Stored data entries:
────────────────

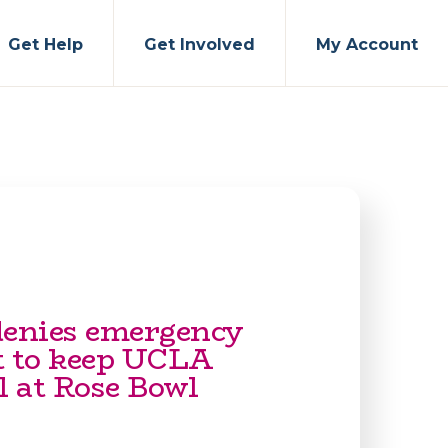
Get Help
Get Involved
My Account
denies emergency
t to keep UCLA
l at Rose Bowl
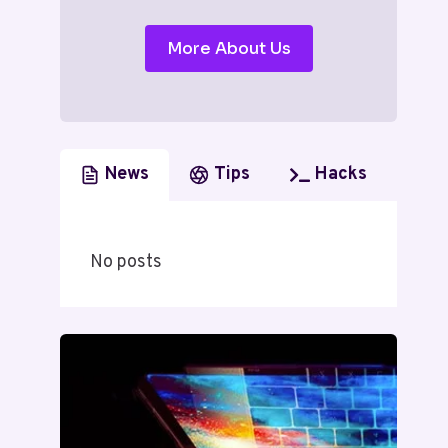
More About Us
News
Tips
Hacks
No posts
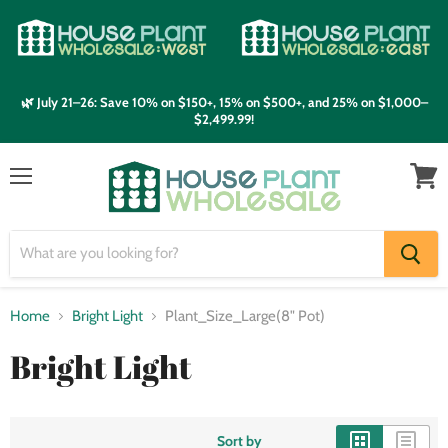
🌿 July 21–26: Save 10% on $150+, 15% on $500+, and 25% on $1,000–
$2,499.99!
Menu
View
cart
Home
Bright Light
Plant_Size_Large(8" Pot)
Bright Light
Sort by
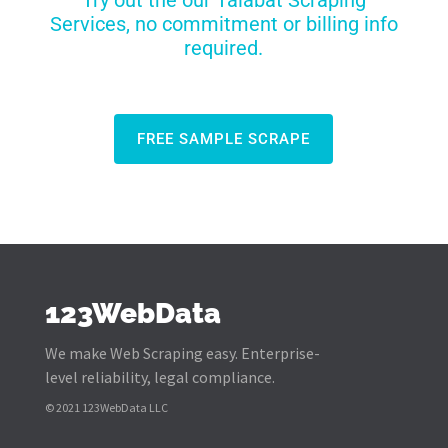
Try out the our Talabat Scraping
Services, no commitment or billing info
required.
FREE SAMPLE SCRAPE
123WebData
We make Web Scraping easy. Enterprise-
level reliability, legal compliance.
© 2021 123WebData LLC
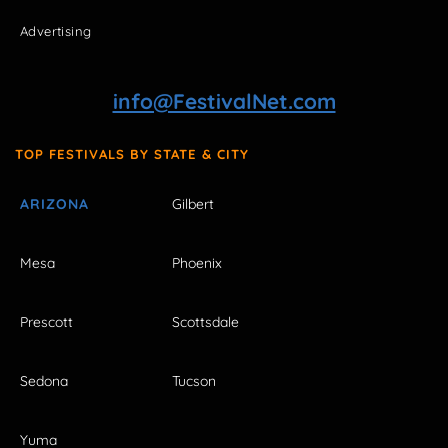
Advertising
info@FestivalNet.com
TOP FESTIVALS BY STATE & CITY
ARIZONA
Gilbert
Mesa
Phoenix
Prescott
Scottsdale
Sedona
Tucson
Yuma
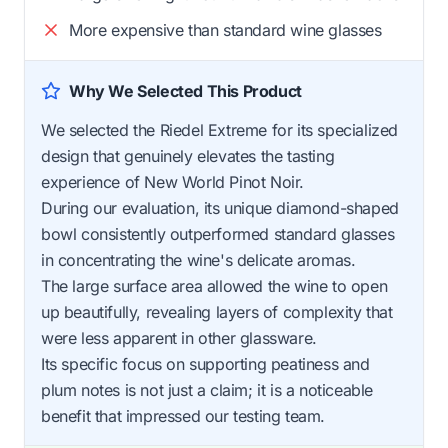
More expensive than standard wine glasses
Why We Selected This Product
We selected the Riedel Extreme for its specialized
design that genuinely elevates the tasting
experience of New World Pinot Noir.
During our evaluation, its unique diamond-shaped
bowl consistently outperformed standard glasses
in concentrating the wine's delicate aromas.
The large surface area allowed the wine to open
up beautifully, revealing layers of complexity that
were less apparent in other glassware.
Its specific focus on supporting peatiness and
plum notes is not just a claim; it is a noticeable
benefit that impressed our testing team.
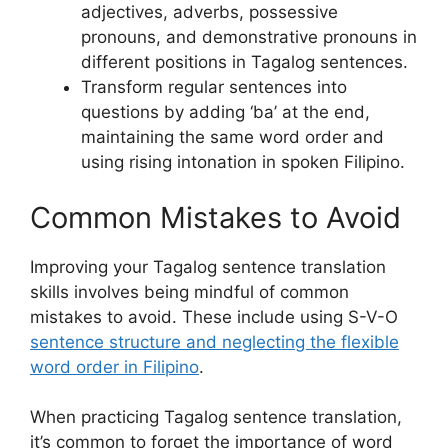
adjectives, adverbs, possessive
pronouns, and demonstrative pronouns in
different positions in Tagalog sentences.
Transform regular sentences into
questions by adding ‘ba’ at the end,
maintaining the same word order and
using rising intonation in spoken Filipino.
Common Mistakes to Avoid
Improving your Tagalog sentence translation
skills involves being mindful of common
mistakes to avoid. These include using S-V-O
sentence structure and neglecting the flexible
word order in Filipino
.
When practicing Tagalog sentence translation,
it’s common to forget the importance of word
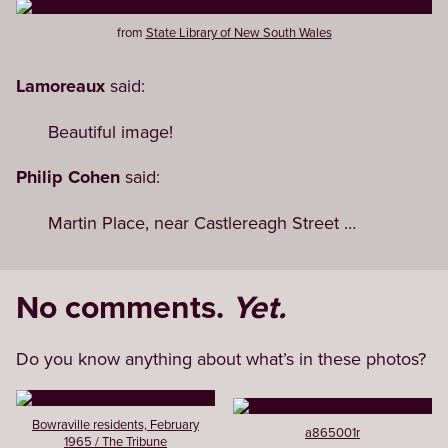
from
State Library of New South Wales
Lamoreaux
said:
Beautiful image!
Philip Cohen
said:
Martin Place, near Castlereagh Street …
No comments.
Yet.
Do you know anything about what’s in these photos?
Bowraville residents, February
a865001r
1965 / The Tribune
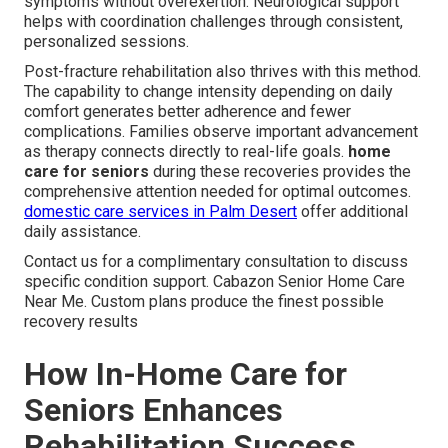
symptoms without overexertion. Neurological support
helps with coordination challenges through consistent,
personalized sessions.
Post-fracture rehabilitation also thrives with this method.
The capability to change intensity depending on daily
comfort generates better adherence and fewer
complications. Families observe important advancement
as therapy connects directly to real-life goals.
home
care for seniors
during these recoveries provides the
comprehensive attention needed for optimal outcomes.
domestic care services in Palm Desert
offer additional
daily assistance.
Contact us for a complimentary consultation to discuss
specific condition support. Cabazon Senior Home Care
Near Me. Custom plans produce the finest possible
recovery results
How In-Home Care for
Seniors Enhances
Rehabilitation Success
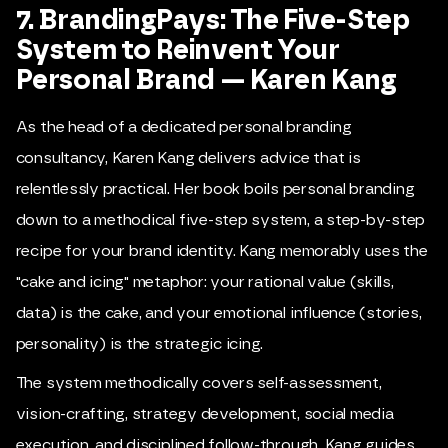
7. BrandingPays: The Five-Step
System to Reinvent Your
Personal Brand — Karen Kang
As the head of a dedicated personal branding
consultancy, Karen Kang delivers advice that is
relentlessly practical. Her book boils personal branding
down to a methodical five-step system, a step-by-step
recipe for your brand identity. Kang memorably uses the
"cake and icing" metaphor: your rational value (skills,
data) is the cake, and your emotional influence (stories,
personality) is the strategic icing.
The system methodically covers self-assessment,
vision-crafting, strategy development, social media
execution, and disciplined follow-through. Kang guides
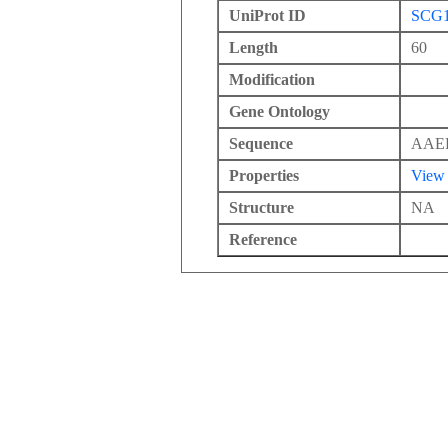
UniProt ID
SCG
Length
60
Modification
Gene Ontology
Sequence
AAE
Properties
View
Structure
NA
Reference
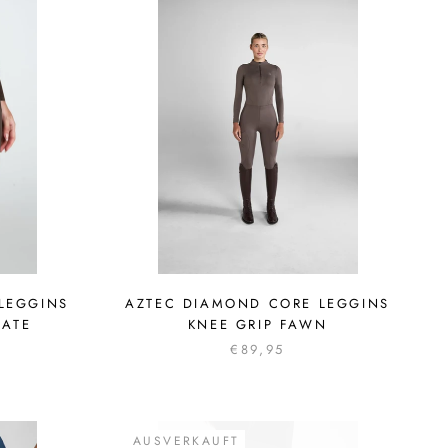
LEGGINS
AZTEC DIAMOND CORE LEGGINS
LATE
KNEE GRIP FAWN
€89,95
AUSVERKAUFT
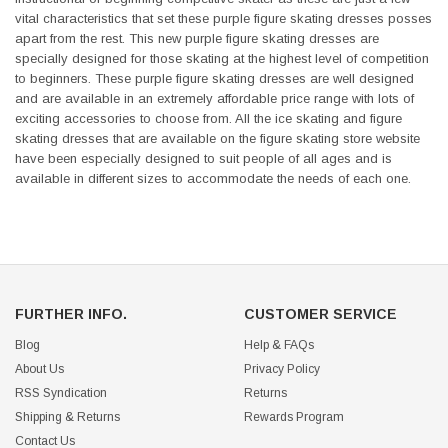
vital characteristics that set these purple figure skating dresses posses
apart from the rest. This new purple figure skating dresses are
specially designed for those skating at the highest level of competition
to beginners. These purple figure skating dresses are well designed
and are available in an extremely affordable price range with lots of
exciting accessories to choose from. All the ice skating and figure
skating dresses that are available on the figure skating store website
have been especially designed to suit people of all ages and is
available in different sizes to accommodate the needs of each one.
FURTHER INFO.
CUSTOMER SERVICE
Blog
Help & FAQs
About Us
Privacy Policy
RSS Syndication
Returns
Shipping & Returns
Rewards Program
Contact Us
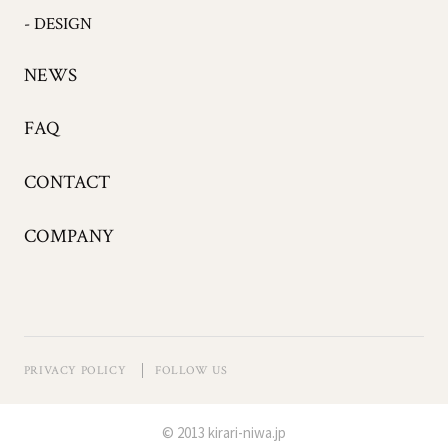
- DESIGN
NEWS
FAQ
CONTACT
COMPANY
PRIVACY POLICY
FOLLOW US
© 2013 kirari-niwa.jp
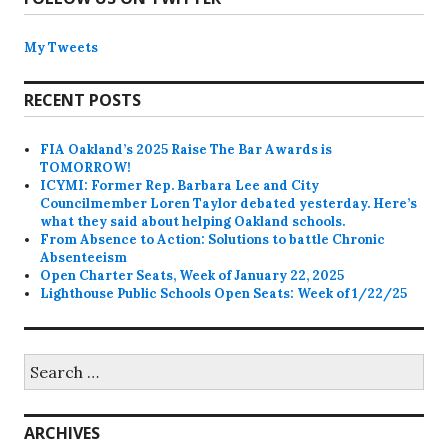
My Tweets
RECENT POSTS
FIA Oakland’s 2025 Raise The Bar Awards is
TOMORROW!
ICYMI: Former Rep. Barbara Lee and City
Councilmember Loren Taylor debated yesterday. Here’s
what they said about helping Oakland schools.
From Absence to Action: Solutions to battle Chronic
Absenteeism
Open Charter Seats, Week of January 22, 2025
Lighthouse Public Schools Open Seats: Week of 1/22/25
Search
for:
ARCHIVES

────────────────

Which lines of the records above hold the word "Seats"? Copy each of them.

Open Charter Seats, Week of January 22, 2025
Lighthouse Public Schools Open Seats: Week of 1/22/25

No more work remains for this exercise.